# Clutch Slave cylinder



## riley70usmc (Mar 6, 2010)

I have a 2004 pontiac gto and the slave cylinder for the clutch is leaking and i need to replace it. I was told a F-body slave cylinder will fit as long as you change out the Q.D fitting. I dont know what a F-body is ? Does anyone know where i can order the exact slave cylinder i need because finding it has been a pain and really expensive. Thanks


----------



## Justice (Oct 9, 2005)

riley70usmc said:


> I have a 2004 pontiac gto and the slave cylinder for the clutch is leaking and i need to replace it. I was told a F-body slave cylinder will fit as long as you change out the Q.D fitting.
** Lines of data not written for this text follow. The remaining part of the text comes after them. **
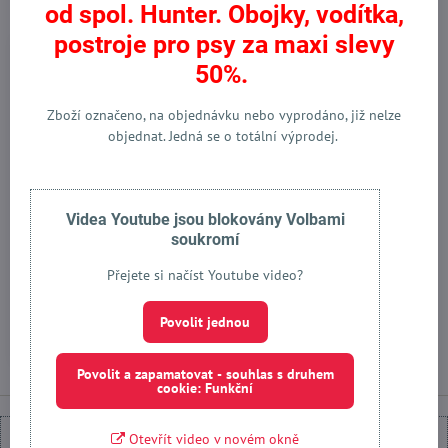
od spol. Hunter. Obojky, vodítka,
postroje pro psy za maxi slevy
Výprodej
Výprodej
50%.
Zboží označeno, na objednávku nebo vyprodáno, již nelze
objednat. Jedná se o totální výprodej.
Videa Youtube jsou blokovány Volbami
soukromí
Výcvikové vodítko Round &
Vodítko Round & Soft Elk
Soft Elk černé
černé
Přejete si načíst Youtube video?
Skladem
Skladem
od 1488 Kč
od 1148 Kč
Povolit jednou
Zobrazit
Zobrazit
Povolit a zapamatovat - souhlas s druhem
cookie: Funkční
Otevřít video v novém okně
I dont know what a F-body is ? Does anyone know where i can order the exact slave cylinder i need because finding it has been a pain and really expensive. Thanks


F-body = Firebird / Camaro


----------



## GM4life (Mar 18, 2007)

riley70usmc said:


> I have a 2004 pontiac gto and the slave cylinder for the clutch is leaking and i need to replace it. I was told a F-body slave cylinder will fit as long as you change out the Q.D fitting. I dont know what a F-body is ? Does anyone know where i can order the exact slave cylinder i need because finding it has been a pain and really expensive. Thanks


Yes you can. And yes you just use the QD from your old slave you just push out the roll pin that holds them in. An F-body is a Camaro or Firebird/Trans Am. I just told the Auto Parts counter 2002 Trans Am with V8 w/6 speed. Make sure they order one that has the release/throw out bering. Because they do have them without.


----------



## cain5.7 (Dec 23, 2010)

what is the QD??


----------